▶ _What to work on_
Please give the records below again in full, exactly, with the images left out.

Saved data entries
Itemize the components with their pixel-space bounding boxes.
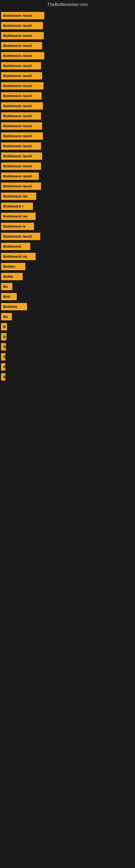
bottleneck-result-label: B xyxy=(1,373,5,380)
bottleneck-result-label: Bottleneck result xyxy=(1,32,44,39)
bottleneck-result-label: Bottleneck result xyxy=(1,173,39,180)
list-item: Bottleneck res xyxy=(1,253,134,261)
list-item: Bottleneck r xyxy=(1,203,134,211)
list-item: Bottlene xyxy=(1,303,134,311)
list-item: Bottleneck result xyxy=(1,52,134,61)
bottleneck-result-label: Bottleneck result xyxy=(1,233,40,240)
list-item: Bottleneck result xyxy=(1,62,134,70)
bottleneck-result-label: Bottleneck result xyxy=(1,92,42,99)
list-item: Bottlen xyxy=(1,263,134,271)
list-item: Bottleneck result xyxy=(1,122,134,131)
bottleneck-result-label: Bottleneck result xyxy=(1,152,42,160)
bottleneck-result-label: Bottleneck result xyxy=(1,22,43,29)
bottleneck-result-label: Bottleneck result xyxy=(1,102,43,110)
list-item: Bo xyxy=(1,283,134,291)
bottleneck-result-label: Bottleneck res xyxy=(1,253,36,260)
list-item: Bottleneck result xyxy=(1,92,134,101)
list-item: B xyxy=(1,363,134,372)
list-item: Bo xyxy=(1,313,134,321)
list-item: Bottleneck result xyxy=(1,102,134,111)
bottleneck-result-label: Bottleneck result xyxy=(1,132,43,140)
bottleneck-result-label: Bottleneck res xyxy=(1,213,36,220)
list-item: Bottleneck result xyxy=(1,82,134,91)
bottleneck-result-label: Bottlene xyxy=(1,303,27,310)
list-item: Bottleneck res xyxy=(1,213,134,221)
list-item: B xyxy=(1,353,134,362)
bottleneck-result-label: Bottleneck r xyxy=(1,203,33,210)
bottleneck-result-label: Bottleneck res xyxy=(1,193,36,200)
bottleneck-result-label: B xyxy=(1,333,6,340)
list-item: B xyxy=(1,333,134,341)
list-item: B xyxy=(1,343,134,351)
items-container: Bottleneck resultBottleneck resultBottle… xyxy=(0,9,135,384)
bottleneck-result-label: Bottleneck re xyxy=(1,223,34,230)
list-item: Bottleneck result xyxy=(1,152,134,161)
bottleneck-result-label: Bo xyxy=(1,313,12,320)
site-title: TheBottlenecker.com xyxy=(0,0,135,9)
list-item: Bottleneck result xyxy=(1,233,134,241)
list-item: Bottleneck result xyxy=(1,143,134,151)
bottleneck-result-label: Bottleneck result xyxy=(1,42,42,50)
bottleneck-result-label: Bottleneck result xyxy=(1,12,44,19)
bottleneck-result-label: B xyxy=(1,353,5,361)
bottleneck-result-label: Bottleneck result xyxy=(1,62,41,69)
list-item: B xyxy=(1,373,134,382)
bottleneck-result-label: Bott xyxy=(1,293,17,300)
list-item: Bottleneck result xyxy=(1,173,134,181)
list-item: Bottle xyxy=(1,273,134,281)
list-item: Bottleneck xyxy=(1,243,134,251)
bottleneck-result-label: Bo xyxy=(1,283,12,290)
bottleneck-result-label: B xyxy=(1,323,7,330)
bottleneck-result-label: Bottleneck result xyxy=(1,122,42,130)
list-item: Bottleneck result xyxy=(1,162,134,171)
list-item: Bottleneck res xyxy=(1,193,134,201)
bottleneck-result-label: Bottleneck xyxy=(1,243,30,250)
list-item: Bottleneck result xyxy=(1,12,134,20)
bottleneck-result-label: Bottleneck result xyxy=(1,183,41,190)
list-item: Bottleneck result xyxy=(1,72,134,81)
list-item: Bott xyxy=(1,293,134,301)
bottleneck-result-label: Bottle xyxy=(1,273,23,280)
list-item: Bottleneck result xyxy=(1,42,134,51)
list-item: Bottleneck re xyxy=(1,223,134,231)
list-item: Bottleneck result xyxy=(1,183,134,191)
bottleneck-result-label: Bottleneck result xyxy=(1,72,42,80)
bottleneck-result-label: Bottlen xyxy=(1,263,26,270)
list-item: Bottleneck result xyxy=(1,132,134,141)
list-item: Bottleneck result xyxy=(1,112,134,121)
list-item: B xyxy=(1,323,134,332)
list-item: Bottleneck result xyxy=(1,32,134,40)
bottleneck-result-label: Bottleneck result xyxy=(1,112,41,120)
bottleneck-result-label: Bottleneck result xyxy=(1,143,41,150)
bottleneck-result-label: B xyxy=(1,363,5,371)
bottleneck-result-label: Bottleneck result xyxy=(1,82,43,90)
bottleneck-result-label: Bottleneck result xyxy=(1,52,44,59)
bottleneck-result-label: Bottleneck result xyxy=(1,162,41,170)
list-item: Bottleneck result xyxy=(1,22,134,30)
bottleneck-result-label: B xyxy=(1,343,6,350)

▶ _Exercise response_
Itemize the components with their pixel-space bounding boxes.
bottleneck-result-label: B xyxy=(1,373,5,380)
bottleneck-result-label: Bottleneck result xyxy=(1,32,44,39)
bottleneck-result-label: Bottleneck result xyxy=(1,173,39,180)
list-item: Bottleneck res xyxy=(1,253,134,261)
list-item: Bottleneck r xyxy=(1,203,134,211)
list-item: Bottlene xyxy=(1,303,134,311)
list-item: Bottleneck result xyxy=(1,52,134,61)
bottleneck-result-label: Bottleneck result xyxy=(1,233,40,240)
list-item: Bottleneck result xyxy=(1,62,134,70)
bottleneck-result-label: Bottleneck result xyxy=(1,92,42,99)
list-item: Bottlen xyxy=(1,263,134,271)
list-item: Bottleneck result xyxy=(1,122,134,131)
bottleneck-result-label: Bottleneck result xyxy=(1,152,42,160)
bottleneck-result-label: Bottleneck result xyxy=(1,22,43,29)
bottleneck-result-label: Bottleneck result xyxy=(1,102,43,110)
list-item: Bo xyxy=(1,283,134,291)
bottleneck-result-label: Bottleneck res xyxy=(1,253,36,260)
list-item: Bottleneck result xyxy=(1,92,134,101)
list-item: B xyxy=(1,363,134,372)
list-item: Bo xyxy=(1,313,134,321)
list-item: Bottleneck result xyxy=(1,102,134,111)
bottleneck-result-label: Bottleneck result xyxy=(1,132,43,140)
bottleneck-result-label: Bottleneck res xyxy=(1,213,36,220)
list-item: Bottleneck result xyxy=(1,82,134,91)
bottleneck-result-label: Bottlene xyxy=(1,303,27,310)
list-item: Bottleneck res xyxy=(1,213,134,221)
list-item: B xyxy=(1,353,134,362)
bottleneck-result-label: Bottleneck r xyxy=(1,203,33,210)
bottleneck-result-label: Bottleneck res xyxy=(1,193,36,200)
bottleneck-result-label: B xyxy=(1,333,6,340)
list-item: B xyxy=(1,333,134,341)
list-item: B xyxy=(1,343,134,351)
items-container: Bottleneck resultBottleneck resultBottle… xyxy=(0,9,135,384)
bottleneck-result-label: Bottleneck re xyxy=(1,223,34,230)
list-item: Bottleneck result xyxy=(1,152,134,161)
bottleneck-result-label: Bo xyxy=(1,313,12,320)
site-title: TheBottlenecker.com xyxy=(0,0,135,9)
list-item: Bottleneck result xyxy=(1,233,134,241)
list-item: Bottleneck result xyxy=(1,143,134,151)
bottleneck-result-label: Bottleneck result xyxy=(1,42,42,50)
bottleneck-result-label: Bottleneck result xyxy=(1,12,44,19)
bottleneck-result-label: B xyxy=(1,353,5,361)
bottleneck-result-label: Bottleneck result xyxy=(1,62,41,69)
list-item: B xyxy=(1,373,134,382)
bottleneck-result-label: Bott xyxy=(1,293,17,300)
list-item: Bottleneck result xyxy=(1,173,134,181)
list-item: Bottle xyxy=(1,273,134,281)
list-item: Bottleneck xyxy=(1,243,134,251)
bottleneck-result-label: Bo xyxy=(1,283,12,290)
bottleneck-result-label: B xyxy=(1,323,7,330)
bottleneck-result-label: Bottleneck result xyxy=(1,122,42,130)
list-item: Bottleneck result xyxy=(1,162,134,171)
list-item: Bottleneck res xyxy=(1,193,134,201)
bottleneck-result-label: Bottleneck xyxy=(1,243,30,250)
list-item: Bottleneck result xyxy=(1,12,134,20)
bottleneck-result-label: Bottleneck result xyxy=(1,183,41,190)
list-item: Bottleneck result xyxy=(1,72,134,81)
list-item: Bott xyxy=(1,293,134,301)
bottleneck-result-label: Bottle xyxy=(1,273,23,280)
list-item: Bottleneck result xyxy=(1,42,134,51)
list-item: Bottleneck re xyxy=(1,223,134,231)
list-item: Bottleneck result xyxy=(1,183,134,191)
bottleneck-result-label: Bottleneck result xyxy=(1,72,42,80)
bottleneck-result-label: Bottlen xyxy=(1,263,26,270)
list-item: Bottleneck result xyxy=(1,132,134,141)
list-item: Bottleneck result xyxy=(1,112,134,121)
list-item: B xyxy=(1,323,134,332)
list-item: Bottleneck result xyxy=(1,32,134,40)
bottleneck-result-label: Bottleneck result xyxy=(1,112,41,120)
bottleneck-result-label: Bottleneck result xyxy=(1,143,41,150)
bottleneck-result-label: B xyxy=(1,363,5,371)
bottleneck-result-label: Bottleneck result xyxy=(1,82,43,90)
bottleneck-result-label: Bottleneck result xyxy=(1,52,44,59)
bottleneck-result-label: Bottleneck result xyxy=(1,162,41,170)
list-item: Bottleneck result xyxy=(1,22,134,30)
bottleneck-result-label: B xyxy=(1,343,6,350)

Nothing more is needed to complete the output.